白人特有の白い肌、ブロンドの髪、パンキッシュな濃いメイク。明らかに校則違反だが、彼女の強気な性格も相まって「日本人じゃないから」という理由で先生たちも諦めた。
そんな彼女は早速イケてる女子たちからアプローチを受ける。校則違反ギリギリを攻める彼女たちからしたら一種の救世主のように映ったのかもしれない。
オリアンティも最初は彼女らと仲良くしていたが、次第にオリアンティの周りから彼女らは遠ざかっていく。
なぜか。彼女はやっぱり「日本人じゃないから」だ。とにかく空気を読まない。読めないというより、読まない。
空気がすべてを支配する女子中学生にとってこれは致命的。最終的にはハブられて、陰口も叩かれるようになる。あいつは校則違反なのに依怙贔屓されていると、あれだけ持て囃したことを今度は貶し始める。
だがオリアンティは屈しない。アメリカから日本に来てもともと独りだったのだから、それに戻っただけだと。
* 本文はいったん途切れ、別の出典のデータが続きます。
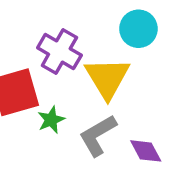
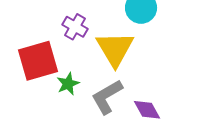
purple cross: (59, 52) -> (75, 27), size x0.7

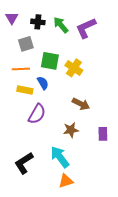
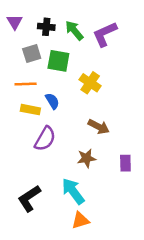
green square: (50, 61) -> (58, 61), moved

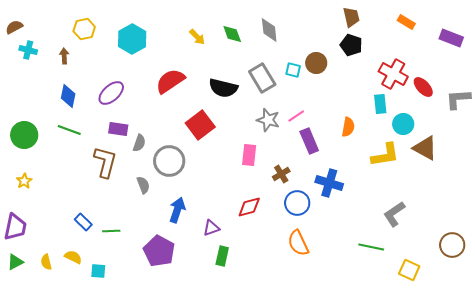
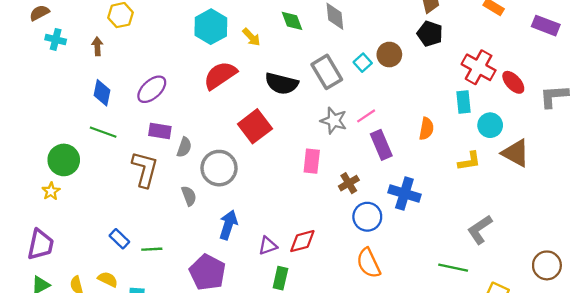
yellow arrow: (197, 37) -> (251, 37), moved
cyan hexagon: (132, 39) -> (211, 27), moved
cyan square: (293, 70) -> (363, 63), turned 35
green circle: (24, 135) -> (64, 160), moved
yellow L-shape: (385, 155) -> (469, 161), size x0.7
red diamond: (249, 207) -> (302, 241), moved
そんなさなか、放課後主人公は忘れ物を取りに教室に戻った際、アコースティックギターを片手に静かに歌うオリアンティを目撃してしまう。
彼女が奏でていたのはエリック・クラプトンの「Tears in Heaven」。
「You know this song?」と彼女は訊く。
「知ってるよ。有名だし」と何とか彼女の英語を聞き取れた主人公は答えた。
「Is that so. You are first one、ジャパンでこれ知ってるって言ったのは」
「古い曲だから、俺ら世代は知らないよ」
「ならばなぜ、あなたは知っているの?」
「洋楽だけは、たくさん聴いてきたんだ」
そうして話をするうちに、彼女は主人公のことを気に入ってしまう。
対して主人公は彼女に気圧されて、早く帰りたいのに帰れない状態。
「Let's compose a band!」急にオリアンティは言う。バンドを組もうと。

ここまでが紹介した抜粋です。